Solo in mezzo alla gente
C’è molto della vita privata e professionale di Jan Těšitel nella sua opera prima dal titolo David, presentata in anteprima al Festival di Karlovy Vary e ora in concorso alla 52esima Mostra Internazionale del Nuovo Cinema di Pesaro, dove una pioggia funesta ne ha interrotto la proiezione serale nell’arena di Piazza del Popolo. Film bagnato, film fortunato? Staremo a vedere se sarà di buon auspicio oppure no, ma per quello dovremo aspettare la cerimonia di premiazione il prossimo 9 luglio. Nel frattempo, la mattina seguente siamo riusciti a recuperalo grazie a una replica speciale, stavolta al riparo da ulteriori brutti scherzi, in quel del Cinema Sperimentale.
Parentesi metereologica a parte, capita spesso di imbattersi in registi che, indipendentemente dalla provenienza e dal modo di approcciarsi alla Settima Arte (genere, stile e via dicendo), riversano nei propri film esperienze, emozioni, vicende, trascorsi e ricordi personali. Che lo abbia fatto anche l’esordiente cineasta ceco, classe 1982, non è dunque una novità particolarmente rilevante. Rilevante è, invece, il fatto che ciò che ha deciso di imprimere sulle pagine della sceneggiatura prima e sullo schermo poi, che è stato un momento chiave del suo vissuto, si tramuti in un fattore senza il quale il racconto e il personaggio che lo anima non riuscirebbe a toccare tutte quelle corde emozionali che invece riesce a suonare. Per farlo, Těšitel si è ispirato a un fatto autobiografico (la fuga di suo fratello), rielaborandolo nella storia universale di un personaggio che soffre per l’impossibilità di vivere una vita normale. Tutto si riversa nel disegno del personaggio di David, nome di battesimo del protagonista dell’omonimo film del cineasta ceco, quello di un ragazzo affetto da un disturbo mentale, che soffre della propria situazione e della crescente stanchezza che vede nei genitori e nel fratello. Quando la vita in famiglia diventa insostenibile, il ragazzo decide di scappare a Praga con pochi soldi in tasca. Nella grande città, per la prima volta fuori dal protettivo ambiente domestico, David sperimenterà una solitudine ancora più profonda e dovrà confrontarsi con i propri pensieri ed emozioni, fino a un punto di non ritorno.
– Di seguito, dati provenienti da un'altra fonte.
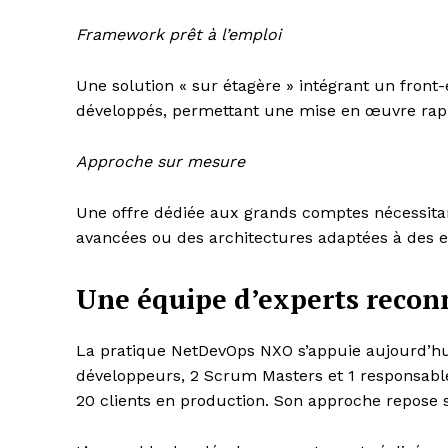
Framework prêt à l’emploi
Une solution « sur étagère » intégrant un front
développés, permettant une mise en œuvre rapid
Approche sur mesure
Une offre dédiée aux grands comptes nécessitan
avancées ou des architectures adaptées à des 
Une équipe d’experts recon
La pratique NetDevOps NXO s’appuie aujourd’hui
développeurs, 2 Scrum Masters et 1 responsab
20 clients en production. Son approche repose s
David è un dramma che guarda in faccia lo spettatore, che parla di qualcosa che può riguardare in un modo o nell’altro, direttamente e indirettamente, ciascuno di noi. Prima di essere un film sul disagio mentale di un ragazzo come tanti, può e deve essere letto come un racconto sulla solitudine, sull’incomunicabilità e sull’isolamento; condizione che in una Società come quella odierna, brutale, spietata e indifferente, si è tramutata in un abisso senza fine, dove tutti – prima o poi – sono costretti a immergersi. Il protagonista della pellicola di Těšitel si trova a viverla prima tra le ostili mura domestiche, poi lontano da esse, a dimostrazione che si può essere soli anche in mezzo a un mare di gente, comprese quelle nelle cui vene scorre il tuo stesso sangue. Si perché questo è anche un film che parla di senso di colpa e di responsabilità collettive e individuali. In tal senso, ma con conseguenze diverse e ancora più tragiche, torna alla mente il potentissimo I pugni in tasca di Marco Bellocchio; o ancora Pietro di Daniele Gaglianone.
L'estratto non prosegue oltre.